Workareas - Githubissues

getavalon / core

The safe post-production pipeline - https://getavalon.github.io/2.0

MIT License

218 stars 49 forks source link

Goal

Implement the Rythm & Hues concept of "workareas".

https://vimeo.com/116364653

Table of Contents

Motivation
Relationships
Space Preservation
Implementation

Motivation

Currently, every asset is encapsulated by a single top-level directory in which both development and public files reside. That's great, as it means there is never any duplication of an asset anywhere on disk and related material is easily found.

What R&H have done however is take this concept one step further.

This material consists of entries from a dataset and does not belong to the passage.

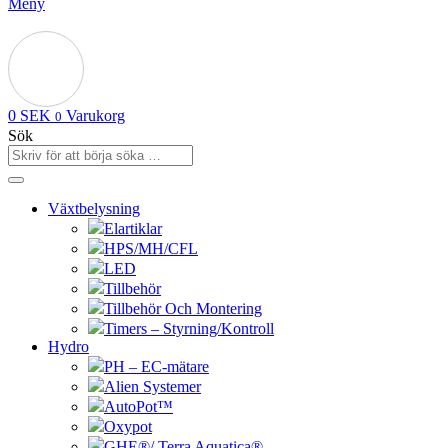
Meny
0
SEK
Varukorg
0
Sök
Växtbelysning
Elartiklar
HPS/MH/CFL
LED
Tillbehör
Tillbehör Och Montering
Timers – Styrning/Kontroll
Hydro
PH – EC-mätare
Alien Systemer
AutoPot™
Oxypot
GHE®/ Terra Aquatica®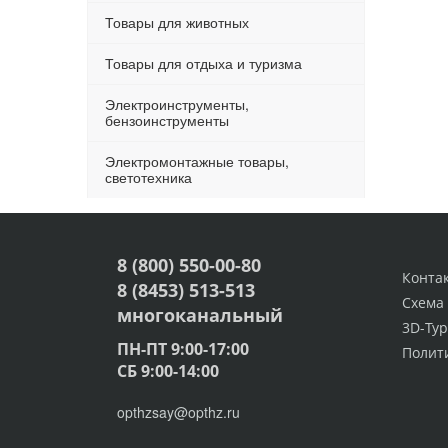
Товары для животных
Товары для отдыха и туризма
Электроинструменты,
бензоинструменты
Электромонтажные товары,
светотехника
8 (800) 550-00-80
Конта
8 (8453) 513-513
Схема
многоканальный
3D-Тур
ПН-ПТ 9:00-17:00
Полит
СБ 9:00-14:00
opthzsay@opthz.ru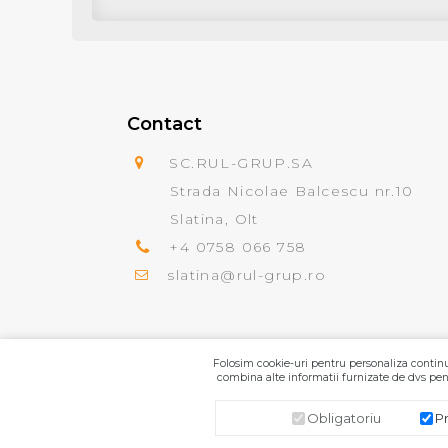
Contact
SC.RUL-GRUP.SA
Strada Nicolae Balcescu nr.10
Slatina, Olt
+4 0758 066 758
slatina@rul-grup.ro
Folosim cookie-uri pentru personaliza continut
combina alte informatii furnizate de dvs pent
Obligatoriu
P
SC.RUL-GRUP.SA
© 2026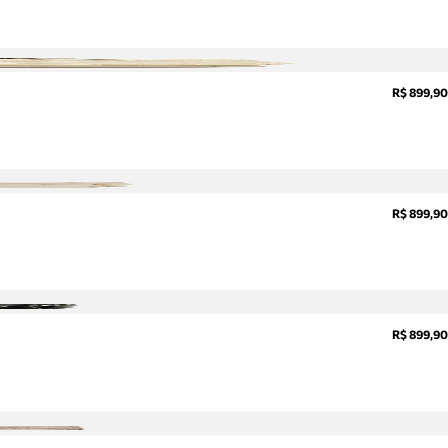
R$ 899,90
R$ 899,90
R$ 899,90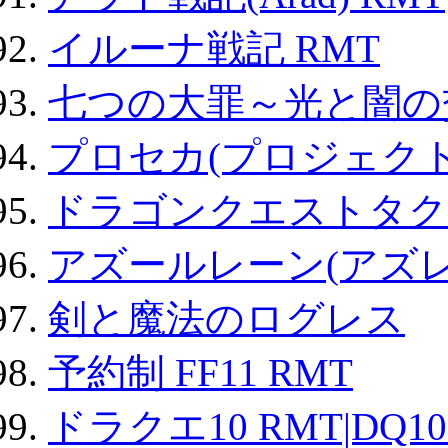
イルーナ戦記 RMT
七つの大罪～光と闇の
プロセカ(プロジェク
ドラゴンクエストタク
アズールレーン(アズレ
剣と魔法のログレス
予約制 FF11 RMT
ドラクエ10 RMT|DQ10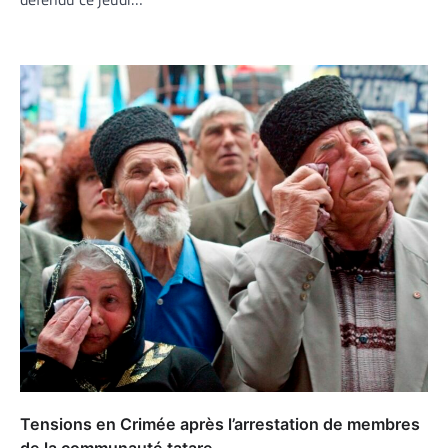
Tensions en Crimée après l’arrestation de membres
de la communauté tatare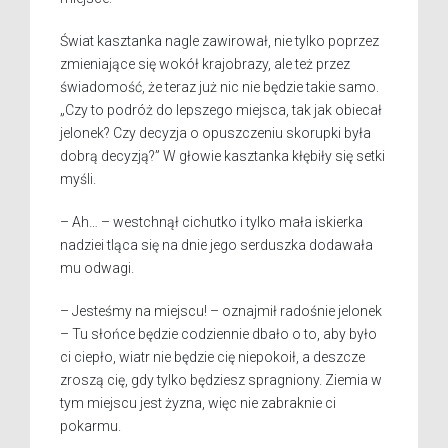
Świat kasztanka nagle zawirował, nie tylko poprzez
zmieniające się wokół krajobrazy, ale też przez
świadomość, że teraz już nic nie będzie takie samo.
„Czy to podróż do lepszego miejsca, tak jak obiecał
jelonek? Czy decyzja o opuszczeniu skorupki była
dobrą decyzją?” W głowie kasztanka kłębiły się setki
myśli.
– Ah… – westchnął cichutko i tylko mała iskierka
nadziei tląca się na dnie jego serduszka dodawała
mu odwagi.
– Jesteśmy na miejscu! – oznajmił radośnie jelonek
– Tu słońce będzie codziennie dbało o to, aby było
ci ciepło, wiatr nie będzie cię niepokoił, a deszcze
zroszą cię, gdy tylko będziesz spragniony. Ziemia w
tym miejscu jest żyzna, więc nie zabraknie ci
pokarmu.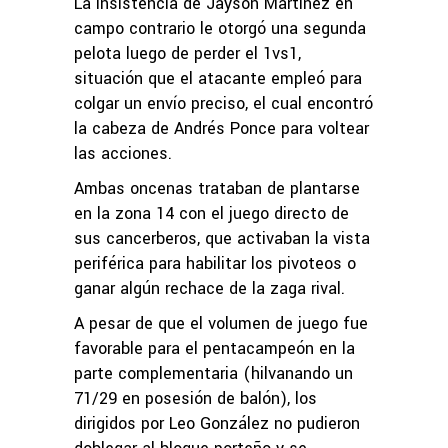
La insistencia de Jayson Martínez en
campo contrario le otorgó una segunda
pelota luego de perder el 1vs1,
situación que el atacante empleó para
colgar un envío preciso, el cual encontró
la cabeza de Andrés Ponce para voltear
las acciones.
Ambas oncenas trataban de plantarse
en la zona 14 con el juego directo de
sus cancerberos, que activaban la vista
periférica para habilitar los pivoteos o
ganar algún rechace de la zaga rival.
A pesar de que el volumen de juego fue
favorable para el pentacampeón en la
parte complementaria (hilvanando un
71/29 en posesión de balón), los
dirigidos por Leo González no pudieron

They've managed to encapsulate not only the asset, but also application dependencies to any task - such as rigging their tiger - into a single folder. This folder then only contains things related to rigging the tiger.

└── ProjectFolder
    └── workareas
       ├── 1000
       ├── 2000
       ├── PiPatel
       └── RichardParker
           ├── modeling
           ├── lookdev
           └── rigging
               ├── v01
               └── v02
                   ├── input
                   ├── output
                   ├── nuke
                   ├── houdini
                   └── maya

Things to note

Workareas contain published content
Workareas contain copies (symlinks) of loaded content
Workareas are versioned, as well as published assets

In practice what this means is that all paths used within e.g. Maya are local to the current working directory and that shipping this directory to another computer is a mere copy/paste. References, textures and caches all reference the local working directory hence no additional logic, conversion or dependency tracking is necessary.

It also means sending a shot or asset to a farm for rendering or additional processing is dead simple.

Relationships

Here you can see that assets are actually stored inside of the work folder, in the output/ directory. The same then goes for assets being used within a work folder. It's all local.

Relationships are then tracked per workarea, as opposed to between individual assets, the workarea being the top-level component of a project.

Space Preservation

What baffled me at first was how they accomplished this without huge amount of data duplication. How can they avoid having multiple copies of the same version of their tiger model in each of the task folders that used it? How do they manage to keep track of updates of this model? This was the genius that enabled this level of specificity and it isn’t complicated.

Note that (1) all assets and shots are stored together under workareas/, (2) tasks are stored directly under a given asset (as opposed to under a dedicated work/ and publish/ folder), (3) task areas are versioned and (4) inside each task there is an input/ and output/ directory. This is where things get interesting.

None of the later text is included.